The bill passed through the Ukrainian Parliament - the Verkhovna Rada - in early July, gaining the support of 248 deputies, thus easily clearing the required minimum of 226, albeit under controversial circumstances.

Dismissing superficial government measures to quell popular discontent, hundreds of Ukrainians took to the streets after the bill passed, in some of the biggest demonstrations since the so-called Orange Revolution.

The protesters dressed in traditional clothes, waved national flags and brandished portraits of the country's poets such as Taras Shevchenko and Volodymyr Sosyura, who are lauded for their works in Ukrainian.

Among those fighting back the tears caused by police pepper spray was heavyweight boxing champ and leader of the UDAR opposition party, Vitaliy Klytschko.

People blocked the capital's streets, picketed the Ukrainian House political and cultural center in Kiev and some even declared themselves on hunger strike.

The passage of the bill triggered a fresh round of infighting inside the chamber and prompted speaker Volodymyr Lytvyn to tender his resignation amid allegations that parliamentarians had voted on behalf of absent colleagues.

However, a little more than a month later and despite mass protests and major controversy, the bill got the final stamp of approval it needed to become law - the president's signature.

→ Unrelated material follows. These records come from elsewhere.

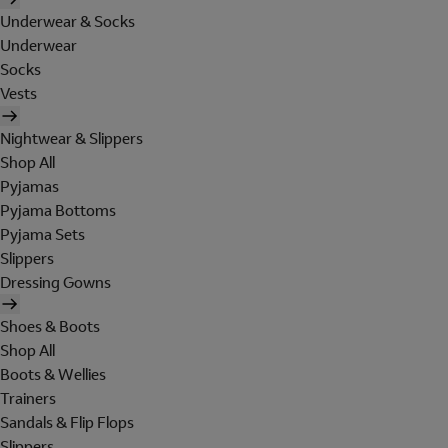
Underwear & Socks
Underwear
Socks
Vests
Nightwear & Slippers
Shop All
Pyjamas
Pyjama Bottoms
Pyjama Sets
Slippers
Dressing Gowns
Shoes & Boots
Shop All
Boots & Wellies
Trainers
Sandals & Flip Flops
Slippers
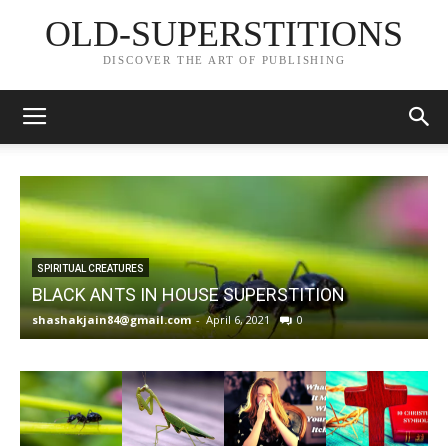
OLD-SUPERSTITIONS
DISCOVER THE ART OF PUBLISHING
SPIRITUAL CREATURES
BLACK ANTS IN HOUSE SUPERSTITION
shashakjain84@gmail.com
-
April 6, 2021
0
s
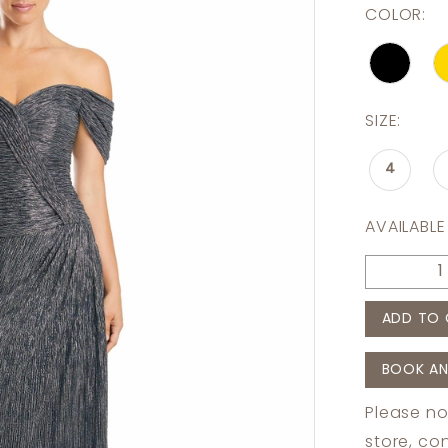
COLOR:
SIZE:
4
AVAILABLE
ADD TO 
BOOK AN
Please no
store,
con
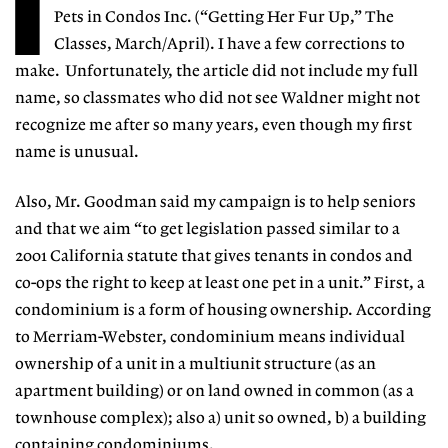
I
Pets in Condos Inc. (“Getting Her Fur Up,” The
Classes, March/April). I have a few corrections to
make. Unfortunately, the article did not include my full
name, so classmates who did not see Waldner might not
recognize me after so many years, even though my first
name is unusual.
Also, Mr. Goodman said my campaign is to help seniors
and that we aim “to get legislation passed similar to a
2001 California statute that gives tenants in condos and
co-ops the right to keep at least one pet in a unit.” First, a
condominium is a form of housing ownership. According
to Merriam-Webster, condominium means individual
ownership of a unit in a multiunit structure (as an
apartment building) or on land owned in common (as a
townhouse complex); also a) unit so owned, b) a building
containing condominiums.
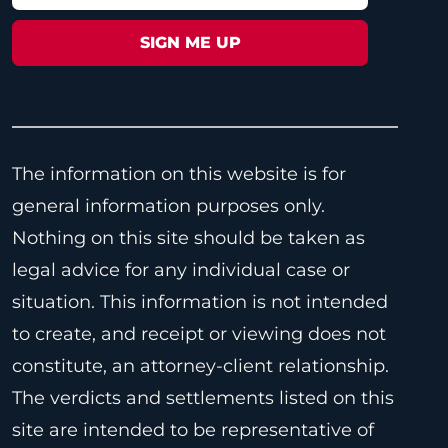
The information on this website is for
general information purposes only.
Nothing on this site should be taken as
legal advice for any individual case or
situation. This information is not intended
to create, and receipt or viewing does not
constitute, an attorney-client relationship.
The verdicts and settlements listed on this
site are intended to be representative of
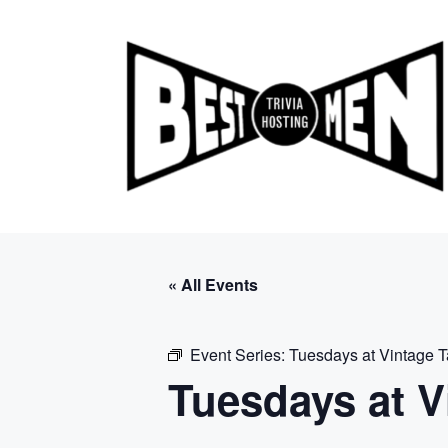
Skip
to
content
« All Events
Event Series:
Tuesdays at Vintage 
Tuesdays at V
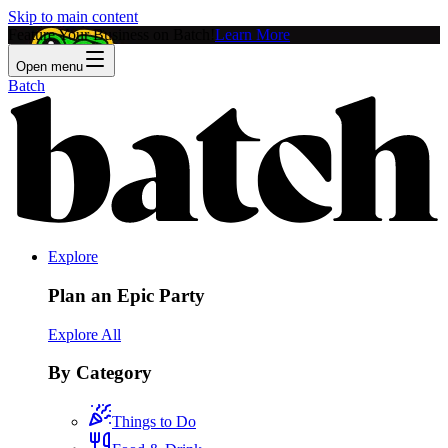
Skip to main content
Feature Your Business on Batch!
Learn More
Open menu
Batch
Explore
Plan an Epic Party
Explore All
By Category
Things to Do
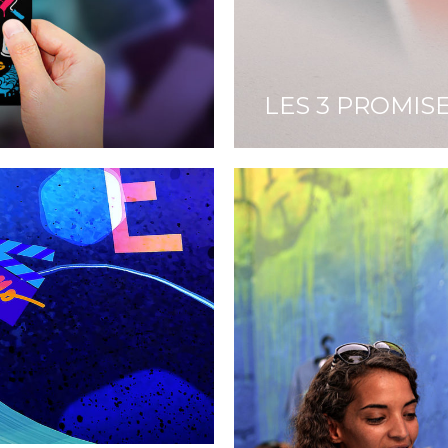
LES 3 PROMIS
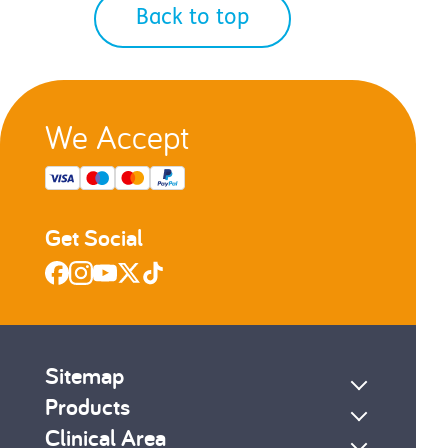
Back to top
We Accept
Get Social
Sitemap
Products
Clinical Area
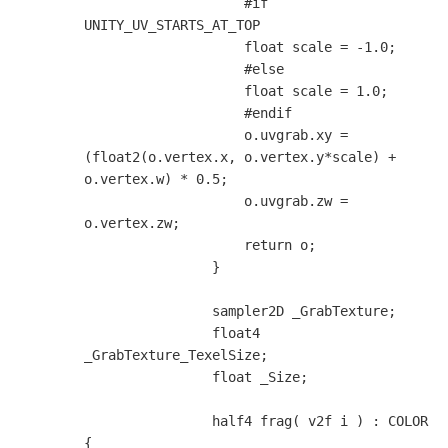
                    #if 
UNITY_UV_STARTS_AT_TOP

                    float scale = -1.0;

                    #else

                    float scale = 1.0;

                    #endif

                    o.uvgrab.xy = 
(float2(o.vertex.x, o.vertex.y*scale) + 
o.vertex.w) * 0.5;

                    o.uvgrab.zw = 
o.vertex.zw;

                    return o;

                }

                sampler2D _GrabTexture;

                float4 
_GrabTexture_TexelSize;

                float _Size;

                half4 frag( v2f i ) : COLOR 
{
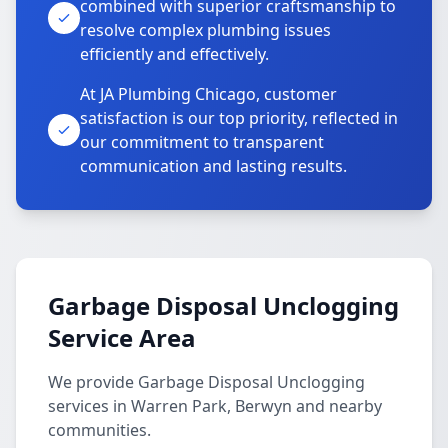
combined with superior craftsmanship to
resolve complex plumbing issues
efficiently and effectively.
At JA Plumbing Chicago, customer
satisfaction is our top priority, reflected in
our commitment to transparent
communication and lasting results.
Garbage Disposal Unclogging
Service Area
We provide Garbage Disposal Unclogging
services in Warren Park, Berwyn and nearby
communities.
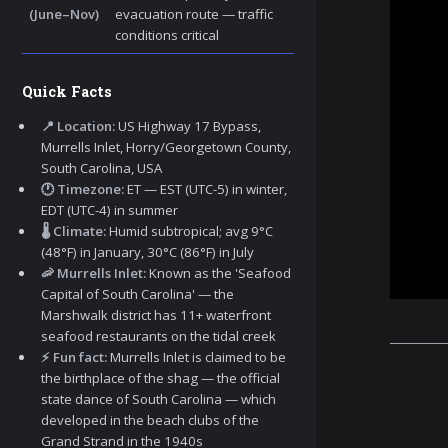
(June–Nov)
evacuation route — traffic
conditions critical
Quick Facts
📍 Location:
US Highway 17 Bypass,
Murrells Inlet, Horry/Georgetown County,
South Carolina, USA
🕐 Timezone:
ET — EST (UTC-5) in winter,
EDT (UTC-4) in summer
🌡️ Climate:
Humid subtropical; avg 9°C
(48°F) in January, 30°C (86°F) in July
🦐 Murrells Inlet:
Known as the 'Seafood
Capital of South Carolina' — the
Marshwalk district has 11+ waterfront
seafood restaurants on the tidal creek
⚡ Fun fact:
Murrells Inlet is claimed to be
the birthplace of the shag — the official
state dance of South Carolina — which
developed in the beach clubs of the
Grand Strand in the 1940s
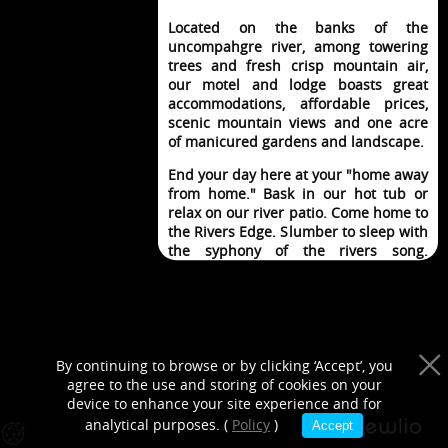
purposes only
Located on the banks of the
uncompahgre river, among towering
trees and fresh crisp mountain air,
our motel and lodge boasts great
accommodations, affordable prices,
scenic mountain views and one acre
of manicured gardens and landscape.
End your day here at your "home away
from home." Bask in our hot tub or
relax on our river patio. Come home to
the Rivers Edge. Slumber to sleep with
the syphony of the rivers song.
Imagine life so good, it can't get any
better.
By continuing to browse or by clicking ‘Accept’, you
agree to the use and storing of cookies on your
BOOK A ROOM
device to enhance your site experience and for
analytical purposes. (
Policy
)
Accept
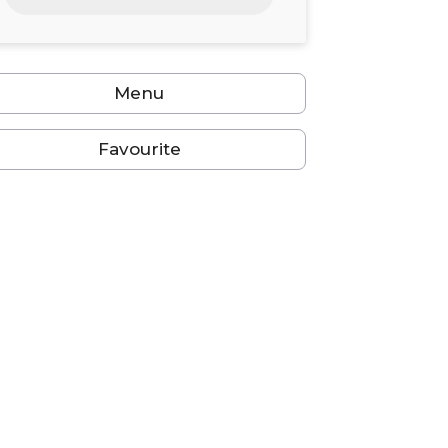
24
25
26
27
28
29
30
31
1
2
3
4
5
6
Menu
Favourite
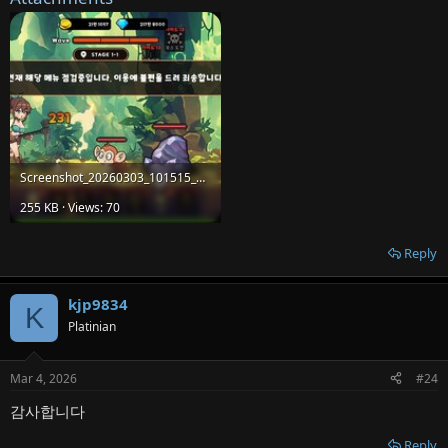
Screenshot_20260303_101515_MinerRPG.jpg
255 KB · Views: 70
Reply
kjp9834
K
Platinian
Mar 4, 2026
#24
감사합니다
Reply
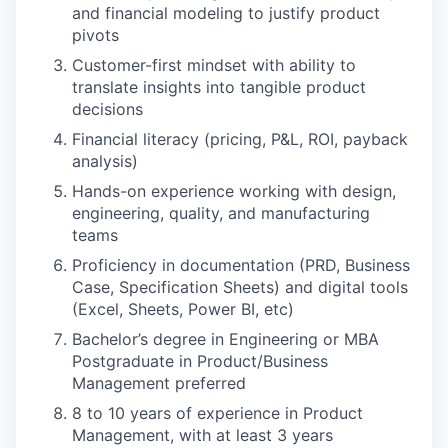
and financial modeling to justify product
pivots
Customer-first mindset with ability to
translate insights into tangible product
decisions
Financial literacy (pricing, P&L, ROI, payback
analysis)
Hands-on experience working with design,
engineering, quality, and manufacturing
teams
Proficiency in documentation (PRD, Business
Case, Specification Sheets) and digital tools
(Excel, Sheets, Power BI, etc)
Bachelor’s degree in Engineering or MBA
Postgraduate in Product/Business
Management preferred
8 to 10 years of experience in Product
Management, with at least 3 years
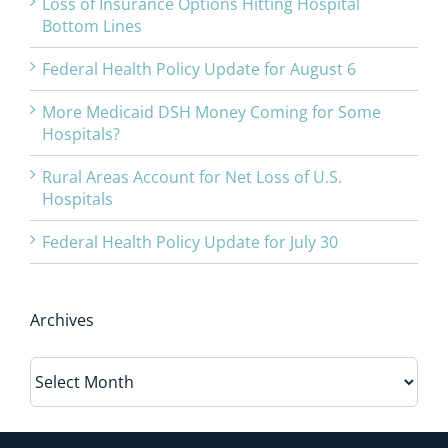
Loss of Insurance Options Hitting Hospital
Bottom Lines
Federal Health Policy Update for August 6
More Medicaid DSH Money Coming for Some
Hospitals?
Rural Areas Account for Net Loss of U.S.
Hospitals
Federal Health Policy Update for July 30
Archives
Archives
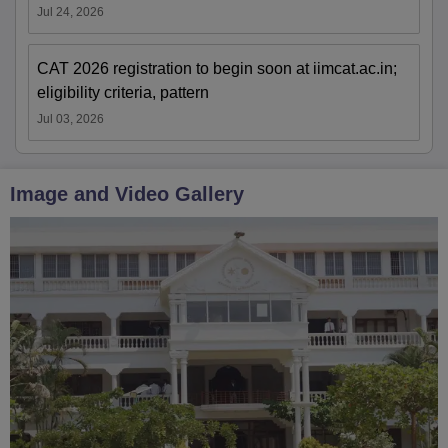
Jul 24, 2026
CAT 2026 registration to begin soon at iimcat.ac.in;
eligibility criteria, pattern
Jul 03, 2026
Image and Video Gallery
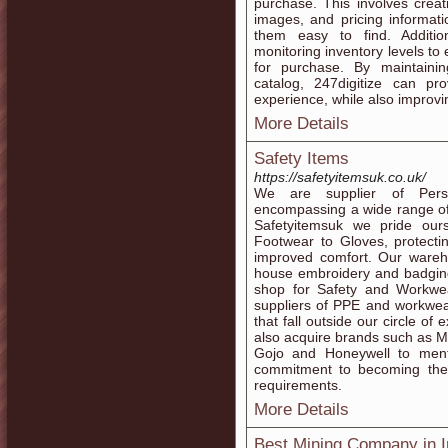
purchase. This involves creati
images, and pricing informat
them easy to find. Additio
monitoring inventory levels to
for purchase. By maintaini
catalog, 247digitize can p
experience, while also improvi
More Details
Safety Items
https://safetyitemsuk.co.uk/
We are supplier of Perso
encompassing a wide range of 
Safetyitemsuk we pride our
Footwear to Gloves, protecti
improved comfort. Our wareho
house embroidery and badging
shop for Safety and Workwea
suppliers of PPE and workwea
that fall outside our circle of
also acquire brands such as Mo
Gojo and Honeywell to ment
commitment to becoming the
requirements.
More Details
Best Mining Company in I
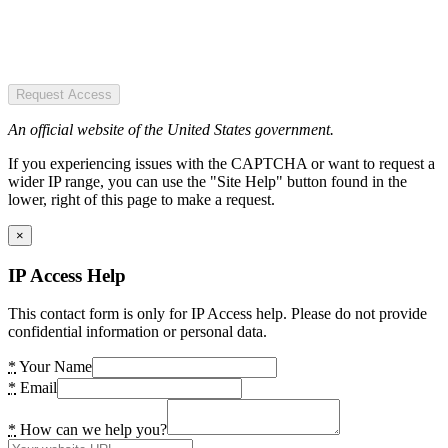
Request Access
An official website of the United States government.
If you experiencing issues with the CAPTCHA or want to request a
wider IP range, you can use the "Site Help" button found in the
lower, right of this page to make a request.
×
IP Access Help
This contact form is only for IP Access help. Please do not provide
confidential information or personal data.
*
Your Name
*
Email
*
How can we help you?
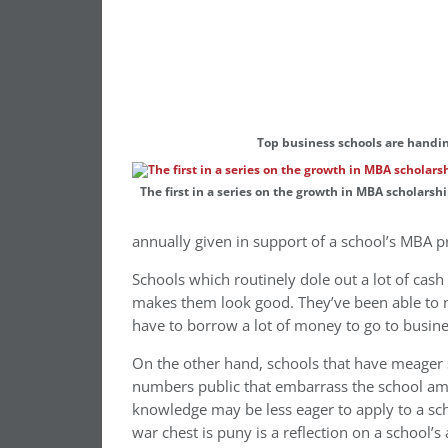
Top business schools are handin
The first in a series on the growth in MBA scholar
annually given in support of a school’s MBA 
Schools which routinely dole out a lot of cash t
makes them look good. They’ve been able to 
have to borrow a lot of money to go to busine
On the other hand, schools that have meager 
numbers public that embarrass the school amo
knowledge may be less eager to apply to a scho
war chest is puny is a reflection on a school’s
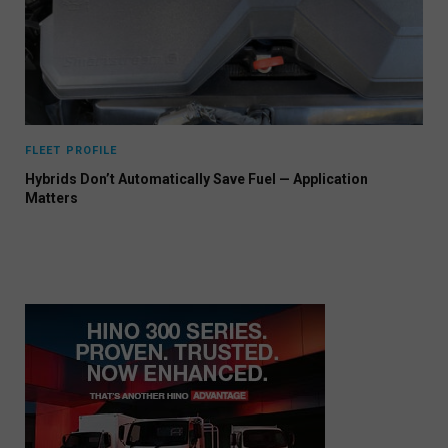
FLEET PROFILE
Hybrids Don’t Automatically Save Fuel — Application
Matters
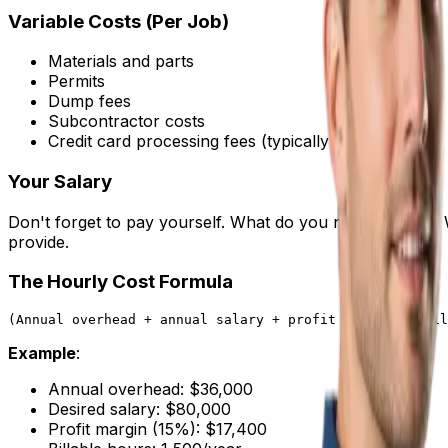
Variable Costs (Per Job)
Materials and parts
Permits
Dump fees
Subcontractor costs
Credit card processing fees (typically 2.5-3%)
Your Salary
Don't forget to pay yourself. What do you need to earn? 
provide.
The Hourly Cost Formula
Example
:
Annual overhead: $36,000
Desired salary: $80,000
Profit margin (15%): $17,400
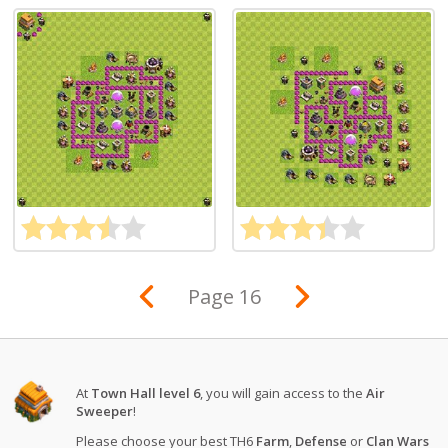
Page 16
At
Town Hall level 6
, you will gain access to the
Air
Sweeper
!
Please choose your best TH6
Farm
,
Defense
or
Clan Wars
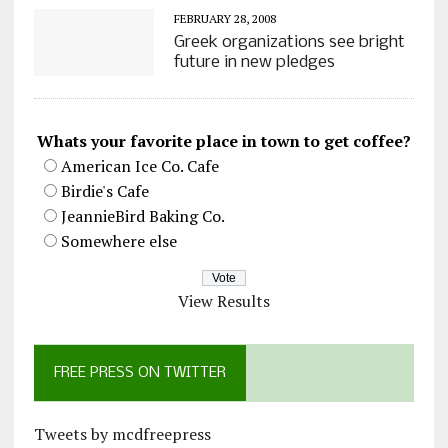
FEBRUARY 28, 2008
Greek organizations see bright
future in new pledges
Whats your favorite place in town to get coffee?
American Ice Co. Cafe
Birdie's Cafe
JeannieBird Baking Co.
Somewhere else
View Results
FREE PRESS ON TWITTER
Tweets by mcdfreepress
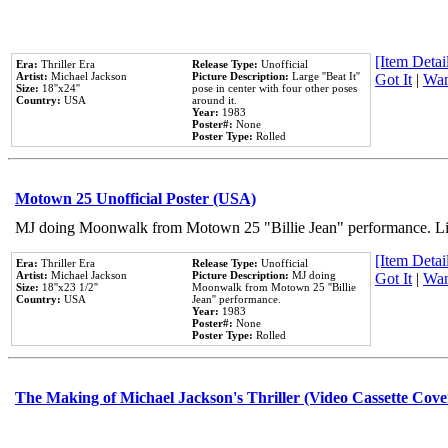
[Item Detail
Era:
Thriller Era
Release Type:
Unofficial
Artist:
Michael Jackson
Picture Description:
Large ''Beat It''
Got It
|
Wan
Size:
18''x24''
pose in center with four other poses
Country:
USA
around it.
Year:
1983
Poster#:
None
Poster Type:
Rolled
Motown 25 Unofficial Poster (USA)
MJ doing Moonwalk from Motown 25 "Billie Jean" performance. Like
[Item Detail
Era:
Thriller Era
Release Type:
Unofficial
Artist:
Michael Jackson
Picture Description:
MJ doing
Got It
|
Wan
Size:
18''x23 1/2''
Moonwalk from Motown 25 ''Billie
Country:
USA
Jean'' performance.
Year:
1983
Poster#:
None
Poster Type:
Rolled
The Making of Michael Jackson's Thriller (Video Cassette Cove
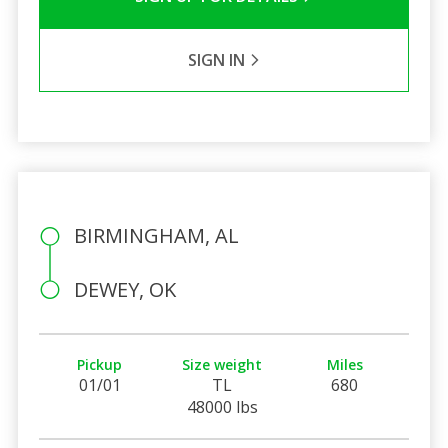
SIGN IN
BIRMINGHAM, AL
DEWEY, OK
Pickup
Size weight
Miles
01/01
TL
680
48000 lbs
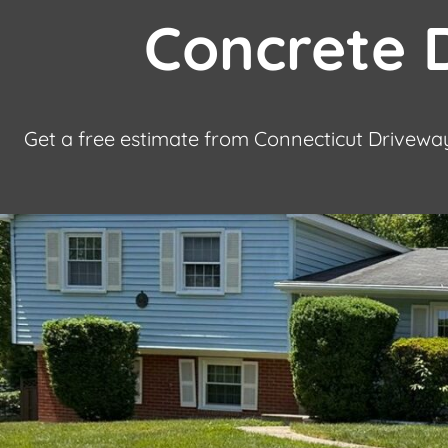
Concrete D
Get a free estimate from Connecticut Driveway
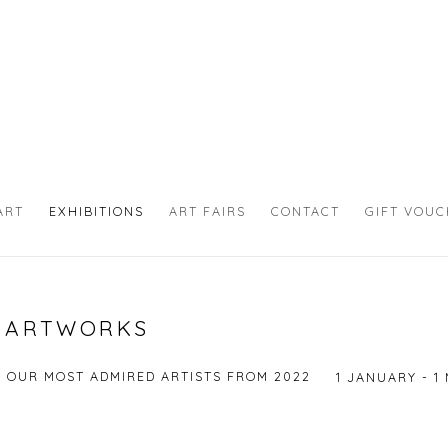
ART
EXHIBITIONS
ART FAIRS
CONTACT
GIFT VOU
N ARTWORKS
F OUR MOST ADMIRED ARTISTS FROM 2022
1 JANUARY - 1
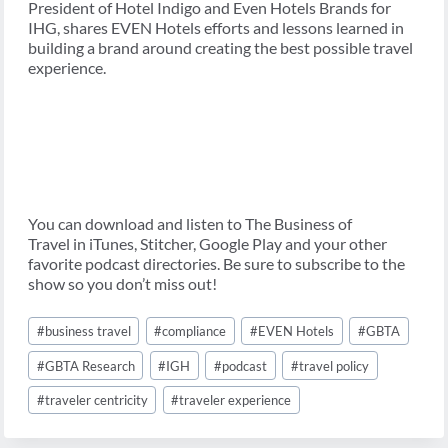
President of Hotel Indigo and Even Hotels Brands for
IHG, shares EVEN Hotels efforts and lessons learned in
building a brand around creating the best possible travel
experience.
You can download and listen to The Business of
Travel in iTunes, Stitcher, Google Play and your other
favorite podcast directories. Be sure to subscribe to the
show so you don’t miss out!
Post
#
business travel
#
compliance
#
EVEN Hotels
#
GBTA
Tags:
#
GBTA Research
#
IGH
#
podcast
#
travel policy
#
traveler centricity
#
traveler experience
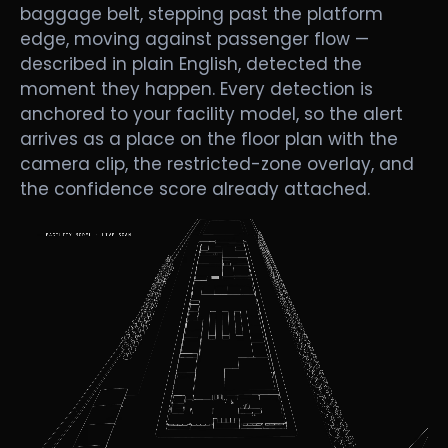
baggage belt, stepping past the platform
edge, moving against passenger flow —
described in plain English, detected the
moment they happen. Every detection is
anchored to your facility model, so the alert
arrives as a place on the floor plan with the
camera clip, the restricted-zone overlay, and
the confidence score already attached.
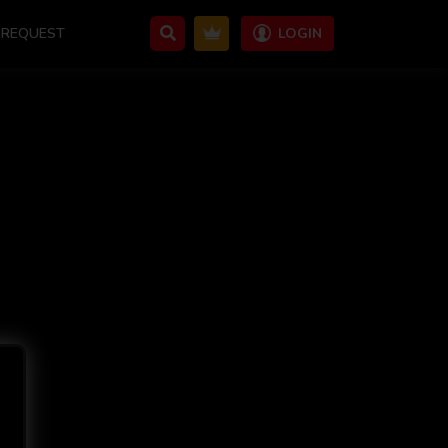
REQUEST
LOGIN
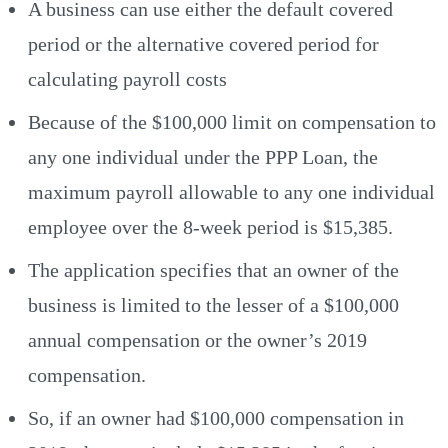
A business can use either the default covered
period or the alternative covered period for
calculating payroll costs
Because of the $100,000 limit on compensation to
any one individual under the PPP Loan, the
maximum payroll allowable to any one individual
employee over the 8-week period is $15,385.
The application specifies that an owner of the
business is limited to the lesser of a $100,000
annual compensation or the owner’s 2019
compensation.
So, if an owner had $100,000 compensation in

The new law states that, while Ukrainian is still the official language of the country, other "minority" languages used in Ukraine will gain official status.

Local authorities now have the right to choose which language will be considered as the official one in any given region.

This means that about 13 of 27 Ukrainian administrative units will recognize Russian as an official language.

The regions that border neighboring countries may choose Hungarian or Romanian, while some parts of the Crimea are likely to exclusively use the Tatar language.

The law allows officials to issue statements and documents in the regionally chosen language, with the same rules applying to the media and business spheres.

Supporters say the law will help to abolish discrimination against Russian-speaking citizens, improve the status of other minorities living in Ukraine and recognize the fact that for many Ukrainians, their native and everyday language is not Ukrainian.

Citizens who were brought up speaking a different language than Ukrainian will not now have to learn the official language of the country, since it will not be needed even to perform state-level duties or interact with government.

In addition to the advantages for many non-Ukrainian speakers, this may be a beneficial move for the current government's credibility given that both Yanukovych and Prime Minister Mykola Azarov are notorious for having major problems with Ukrainian grammar and pronunciation.

On the other hand, opponents have expressed fears that the law will lead to the eventual loss of Ukrainian sovereignty, citing the key role of language as a transmitter of, and focal point for, national culture and arguing that neglecting the Ukrainian language will inevitably lead to a decline in Ukrainian culture.

Those such as the leader of the opposition Svoboda party Oleg Tyahnybok reject government claims that they are doing all they can to preserve the priority status of Ukrainian language, stating that Yanukovych has now taken up personal responsibility for "neglecting the Ukrainian Constitution and laws, as well as conducting Ukrainophobic politics from the very first day of ruling."

The language issue is traditionally a salient topic in Ukrainian politics, and the Yanukovych period has been no exception.

The relative positioning of Ukrainian and Russian languages and the symbolic and practical effects that this has on Ukrainian identity and self-determination have been linked to myriad issues.

When Education Minister Dmytro Tabachnik proposed in 2011 to slash Ukrainian language and literature teaching in schools, local intelligentsia as well as international watchdog groups launched a campaign for his immediate dismissal.

Belarusian journalist Konstantin Shayan captured Ukrainian fears in this regard when recounting his own experience of living in a country where Russian has long been a second official language.

"Belarusians consider books, press and TV shows in their own language to be inferior," and so they come to consider themselves as provincial to someone else's center, he said.

Shiyan also said that all Ukrainians, whatever their mother tongue, should fight against the language law, unless they want to risk a similar fate to that of contemporary Belarus.

Despite all the good the newly implemented law may bring to the country, for many Ukrainians, this is outweighed by the effect it will have in undermining the key self-identification mechanism for a country that has only been independent for 20 years.

"By tearing the informational and educational spheres of the country to pieces, the government created feudal mini-ghettos inside the country pursuing the only goal: To reduce the resistance of the fractious nation," former Foreign Affairs Minister Volodymyr Ohryzko commented.

However, a step that could ostensibly have seemed to reduce the linguistic aspect of division in Ukraine may end up exacerbating it.